Слушатели одобрительно покачали головой.
– Дело подходящее, однако артель наша – один другого меньше. И организоваться нельзя. Думали мы тут, думали, и пришли к одному: порешили перетянуть к себе таких же бедолаг, как вот я например. Дело, говорю, наше верное, стоит оно на правильном пути. Дело это раздувай только. А там – в два года перевернем все вверх дном.
Федоров с увлечением начал говорить о том, что можно сделать на этой земле, если дружно приняться за работу, говорил о выгодах коллективного труда, о раскрепощении от кулаков, о будущих дворцах и машинах, которые помогут людям в их тяжелой работе.
– Все это будет, – кричал Федоров, – но только надо сейчас потуже подтянуть животы. Хорошего первое время не ждите. Обманывать не хочу. Может и похуже придется, чем у кулака, но даром-то ничего не дается. Пока избу строишь – в лесу потеть приходится, да зато уж к зиме в тепле сидеть будешь.
Собравшиеся помолчали. Потом Юся Каменный, батрак Прокофия, прозванный так за свою несокрушимую силу, кашлянул и сказал:
– А жрать-то чего будем?
– Жрать, – задумался Федоров: – насчет жратвы конечно туговато будет. Однако при расчете ваши хозяева обязаны вроде бы уплатить хлебом. Такой ведь в деревне уговор.
– Такой-то такой, – сказал старый пастух Кузя, а только на много ли хватит нашего хлеба? До новины не протянешь! На месяц самое большое, и то поди не хватит. И опять же никакого приварка нет.
– Рыбу будем есть! – крикнул из угла Сенька.
Кузя строго посмотрел на Сеньку, однако ничего не сказал.
– Кабы хлеба хватило перебиться – оно конечно, – вставил свое словцо Купцов – батрак с мельницы.
– Хватит, – уверенно сказал Федоров и стукнул для убедительности ладонью по столу, – первое время перебьемся как-нибудь, а там глядишь, помощь от государства получим… Как только начнем дело делать – тут же примем устав колхозный, а колхозу бесприменно в кредит монету дают и даже трактор можно получить… Трактор конечно нам ни к чему потому – земли кот наплакал, однако это я говорю к примеру…
– А жить где?
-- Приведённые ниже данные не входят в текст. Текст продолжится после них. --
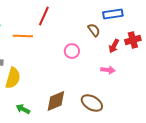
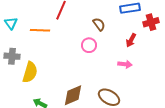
brown semicircle: (94, 30) -> (99, 24), moved
red cross: (133, 40) -> (151, 22), moved

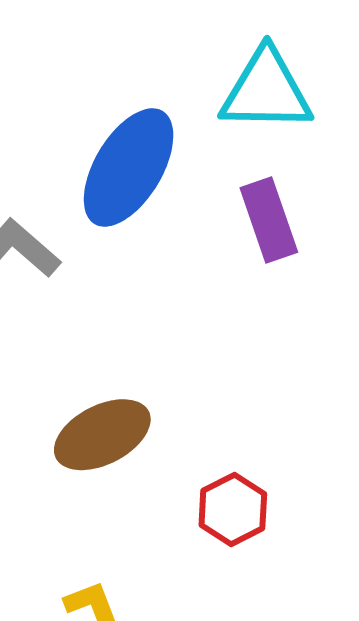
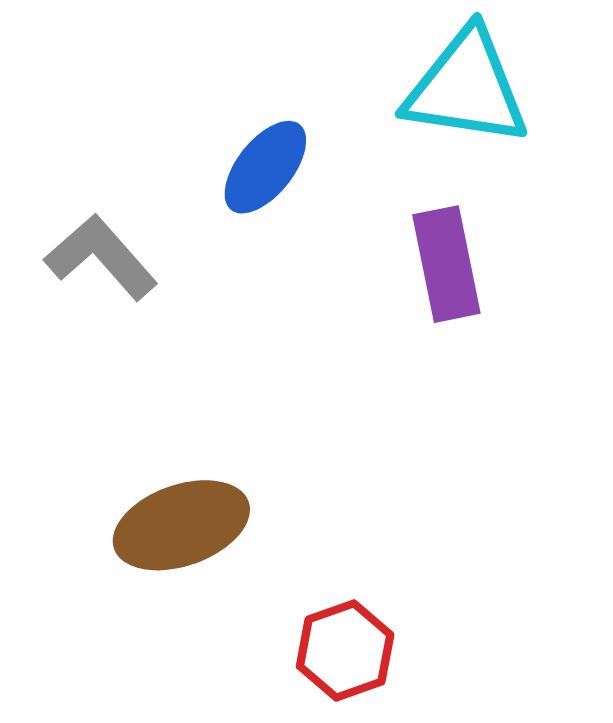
blue ellipse: (129, 167) -> (265, 167), size x0.6

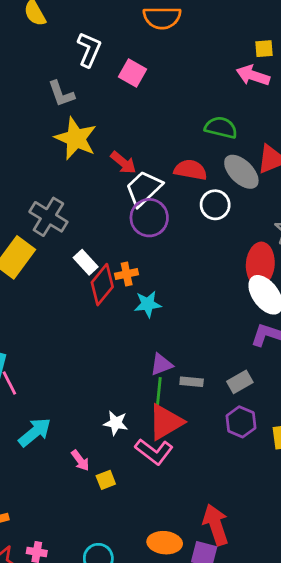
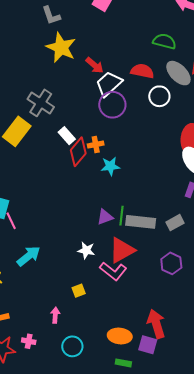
purple triangle: (161, 364) -> (105, 217), moved
gray rectangle: (192, 382) -> (141, 222), size x1.8
green line: (159, 391) -> (121, 216), moved
purple hexagon: (241, 422) -> (171, 263), moved
pink arrow: (80, 460) -> (55, 315), moved, turned -140

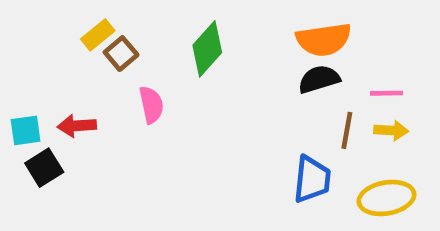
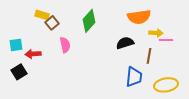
yellow rectangle: (98, 35) -> (42, 15), turned 56
black semicircle: (319, 79) -> (125, 43), moved
cyan square: (26, 130) -> (16, 45), moved
yellow arrow: (391, 130) -> (156, 33), moved

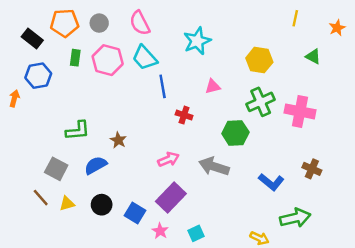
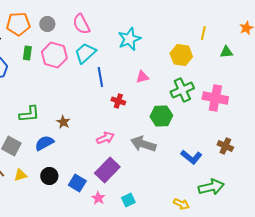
yellow line: (295, 18) -> (203, 33), moved
green triangle: (313, 56) -> (226, 52), turned -32
cyan trapezoid: (145, 58) -> (85, 53), turned 90

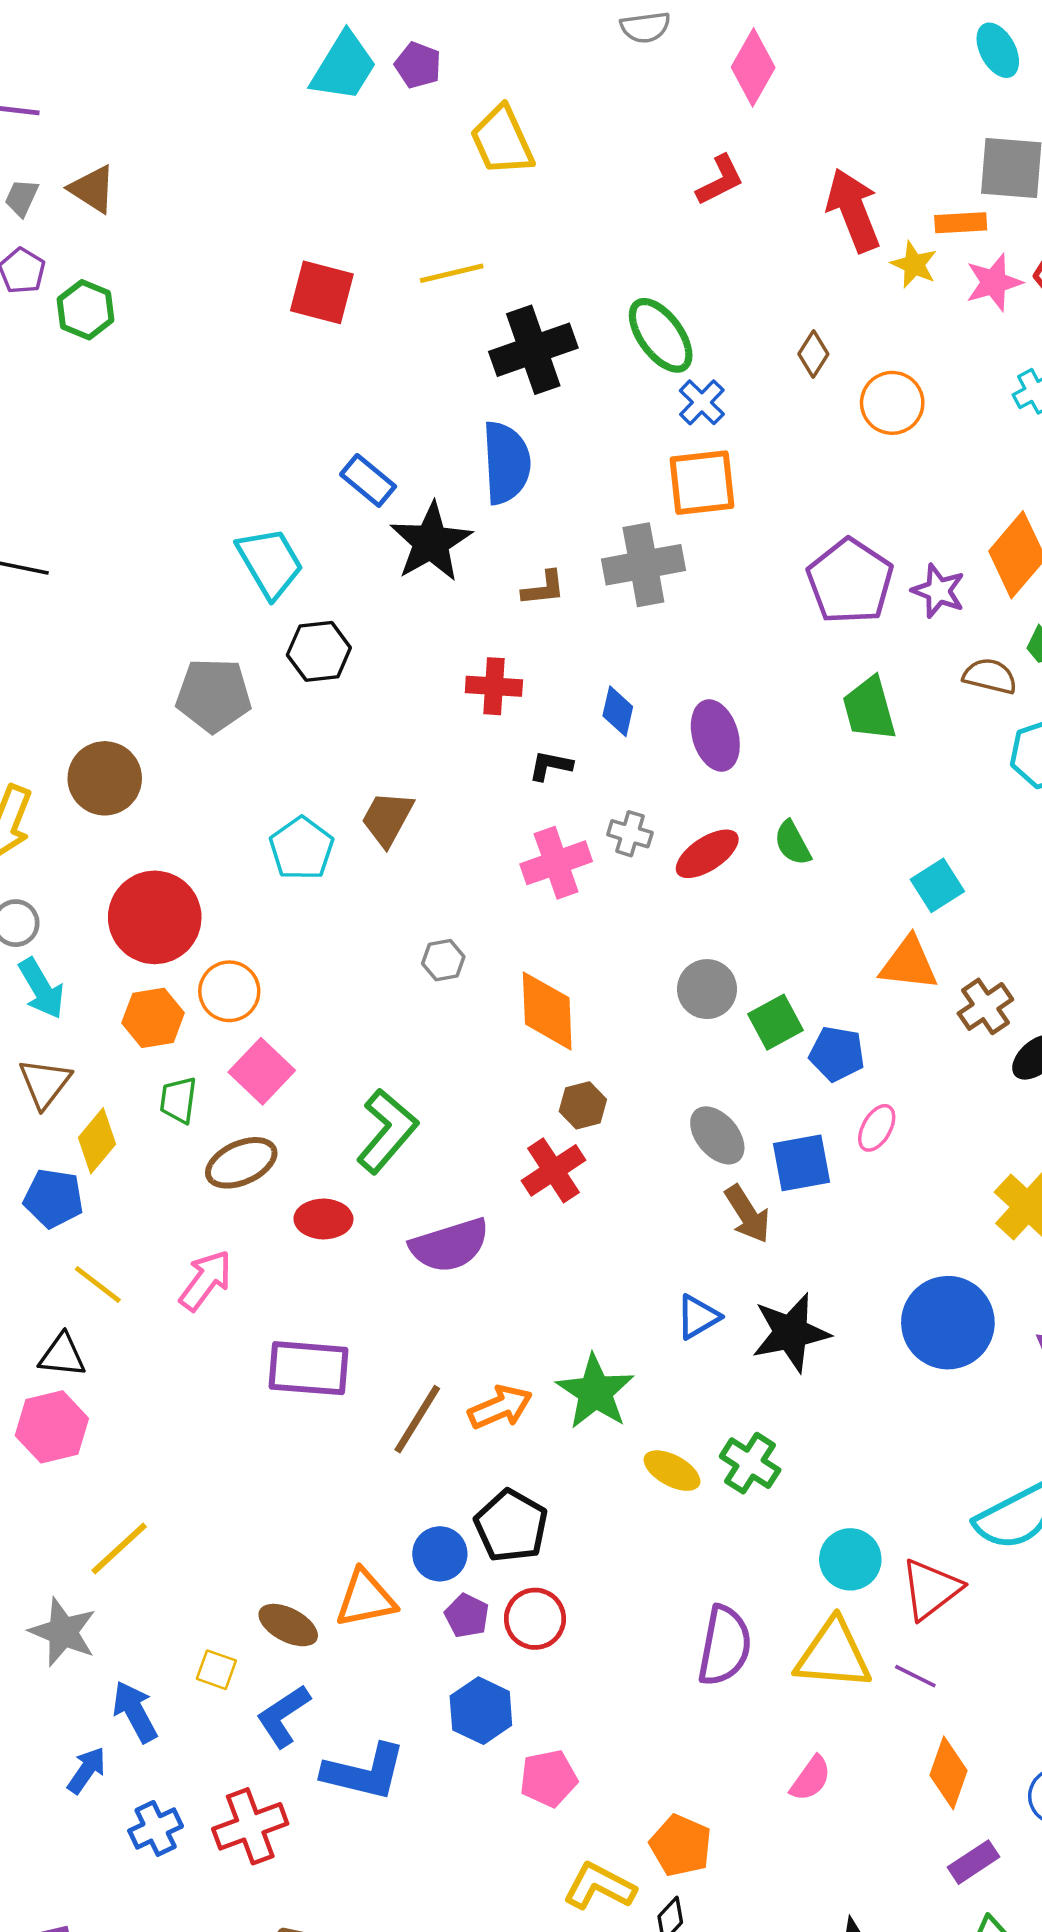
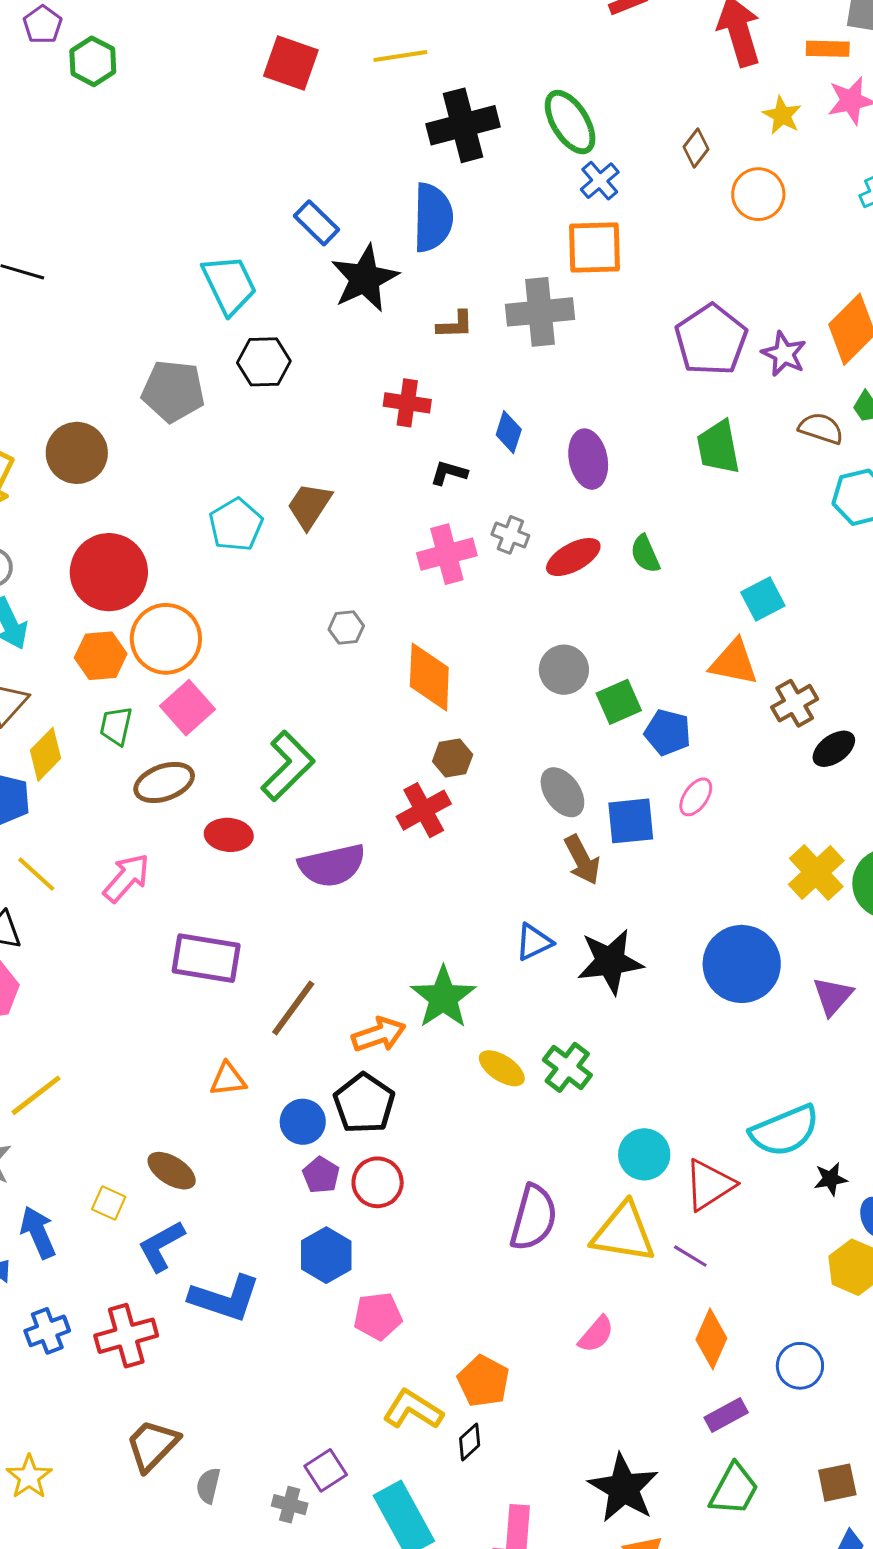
yellow star: (914, 265) -> (782, 115), moved
orange circle: (229, 991) -> (166, 639), size x1.4
orange arrow: (500, 1407) -> (379, 1035), moved
orange triangle: (366, 1598) -> (228, 1079), moved, size x0.7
В твоей избе, чать, не поместимся всем кагалом!
– Это пустое, – махнул рукой старый солдат Никешка Кривой: – летом самое разлюбезное дело хуть в землянке хуть в шалаше. А к зиме может дворец построим.
«Дворец» здорово рассмешил всех.
– Вона хватил куда!
– Забавник этот Никешка!
– А что, – развеселился старый солдат, – дворец конешно небольшой: в землю – дыра, а из земли – труба, на манер блиндажа, а в дыре сиди, вроде бы, как хозяин путный.
Собравшиеся захохотали:
– Ну, уж этот Никешка скажет.
– Вострый солдат. За словом в карман не полезет.
– А говорит верно, – почесал голову Кузя, – оно хуть и землянка, а только в этой землянке-то ты сам себе хозяин. По-мне так: уж лучше в землянке жить хозяином, чем во дворце на кухне из милости спать.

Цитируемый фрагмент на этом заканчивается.